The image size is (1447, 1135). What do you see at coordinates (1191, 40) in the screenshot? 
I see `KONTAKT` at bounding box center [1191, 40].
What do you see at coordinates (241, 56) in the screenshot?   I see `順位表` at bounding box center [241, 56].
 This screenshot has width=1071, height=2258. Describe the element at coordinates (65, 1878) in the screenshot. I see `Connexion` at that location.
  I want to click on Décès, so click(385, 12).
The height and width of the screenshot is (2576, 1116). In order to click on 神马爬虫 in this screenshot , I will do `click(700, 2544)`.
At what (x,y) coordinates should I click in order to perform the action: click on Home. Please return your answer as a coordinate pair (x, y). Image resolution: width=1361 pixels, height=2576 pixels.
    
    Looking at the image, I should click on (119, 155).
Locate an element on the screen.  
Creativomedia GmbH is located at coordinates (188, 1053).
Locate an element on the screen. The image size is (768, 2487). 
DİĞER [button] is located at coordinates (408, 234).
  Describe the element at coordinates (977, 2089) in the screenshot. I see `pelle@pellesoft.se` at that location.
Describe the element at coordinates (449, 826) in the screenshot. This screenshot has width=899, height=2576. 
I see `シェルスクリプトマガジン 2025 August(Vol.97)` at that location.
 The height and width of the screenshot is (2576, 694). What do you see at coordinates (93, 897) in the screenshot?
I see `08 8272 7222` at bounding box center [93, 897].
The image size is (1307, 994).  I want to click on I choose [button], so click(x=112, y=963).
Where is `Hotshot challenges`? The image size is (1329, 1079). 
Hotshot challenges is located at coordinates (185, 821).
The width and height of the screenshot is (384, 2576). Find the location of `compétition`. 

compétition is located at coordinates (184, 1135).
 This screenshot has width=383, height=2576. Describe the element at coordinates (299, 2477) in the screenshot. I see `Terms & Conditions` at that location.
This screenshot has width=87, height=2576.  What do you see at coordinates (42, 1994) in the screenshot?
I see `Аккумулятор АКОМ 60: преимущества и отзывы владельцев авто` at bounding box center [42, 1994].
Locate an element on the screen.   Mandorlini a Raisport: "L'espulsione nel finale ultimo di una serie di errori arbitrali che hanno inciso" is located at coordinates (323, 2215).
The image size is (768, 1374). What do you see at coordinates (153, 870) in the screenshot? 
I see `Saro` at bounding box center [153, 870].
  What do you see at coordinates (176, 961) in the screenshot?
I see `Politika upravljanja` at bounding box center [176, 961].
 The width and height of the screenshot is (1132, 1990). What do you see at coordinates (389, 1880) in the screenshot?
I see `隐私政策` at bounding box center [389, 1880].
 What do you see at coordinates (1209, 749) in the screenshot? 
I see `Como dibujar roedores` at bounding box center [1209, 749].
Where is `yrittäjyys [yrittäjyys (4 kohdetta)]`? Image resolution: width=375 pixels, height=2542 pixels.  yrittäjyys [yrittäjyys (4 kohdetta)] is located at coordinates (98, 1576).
_____
Print each record from the listing above exactly as it was given.

THE ANSWER:
The image size is (1447, 1135). What do you see at coordinates (1191, 40) in the screenshot? 
I see `KONTAKT` at bounding box center [1191, 40].
What do you see at coordinates (241, 56) in the screenshot?   I see `順位表` at bounding box center [241, 56].
 This screenshot has width=1071, height=2258. Describe the element at coordinates (65, 1878) in the screenshot. I see `Connexion` at that location.
  I want to click on Décès, so click(385, 12).
The height and width of the screenshot is (2576, 1116). In order to click on 神马爬虫 in this screenshot , I will do `click(700, 2544)`.
At what (x,y) coordinates should I click in order to perform the action: click on Home. Please return your answer as a coordinate pair (x, y). Image resolution: width=1361 pixels, height=2576 pixels.
    
    Looking at the image, I should click on (119, 155).
Locate an element on the screen.  
Creativomedia GmbH is located at coordinates (188, 1053).
Locate an element on the screen. The image size is (768, 2487). 
DİĞER [button] is located at coordinates (408, 234).
  Describe the element at coordinates (977, 2089) in the screenshot. I see `pelle@pellesoft.se` at that location.
Describe the element at coordinates (449, 826) in the screenshot. This screenshot has width=899, height=2576. 
I see `シェルスクリプトマガジン 2025 August(Vol.97)` at that location.
 The height and width of the screenshot is (2576, 694). What do you see at coordinates (93, 897) in the screenshot?
I see `08 8272 7222` at bounding box center [93, 897].
The image size is (1307, 994).  I want to click on I choose [button], so click(x=112, y=963).
Where is `Hotshot challenges`? The image size is (1329, 1079). 
Hotshot challenges is located at coordinates (185, 821).
The width and height of the screenshot is (384, 2576). Find the location of `compétition`. 

compétition is located at coordinates (184, 1135).
 This screenshot has width=383, height=2576. Describe the element at coordinates (299, 2477) in the screenshot. I see `Terms & Conditions` at that location.
This screenshot has width=87, height=2576.  What do you see at coordinates (42, 1994) in the screenshot?
I see `Аккумулятор АКОМ 60: преимущества и отзывы владельцев авто` at bounding box center [42, 1994].
Locate an element on the screen.   Mandorlini a Raisport: "L'espulsione nel finale ultimo di una serie di errori arbitrali che hanno inciso" is located at coordinates (323, 2215).
The image size is (768, 1374). What do you see at coordinates (153, 870) in the screenshot? 
I see `Saro` at bounding box center [153, 870].
  What do you see at coordinates (176, 961) in the screenshot?
I see `Politika upravljanja` at bounding box center [176, 961].
 The width and height of the screenshot is (1132, 1990). What do you see at coordinates (389, 1880) in the screenshot?
I see `隐私政策` at bounding box center [389, 1880].
 What do you see at coordinates (1209, 749) in the screenshot? 
I see `Como dibujar roedores` at bounding box center [1209, 749].
Where is `yrittäjyys [yrittäjyys (4 kohdetta)]`? Image resolution: width=375 pixels, height=2542 pixels.  yrittäjyys [yrittäjyys (4 kohdetta)] is located at coordinates (98, 1576).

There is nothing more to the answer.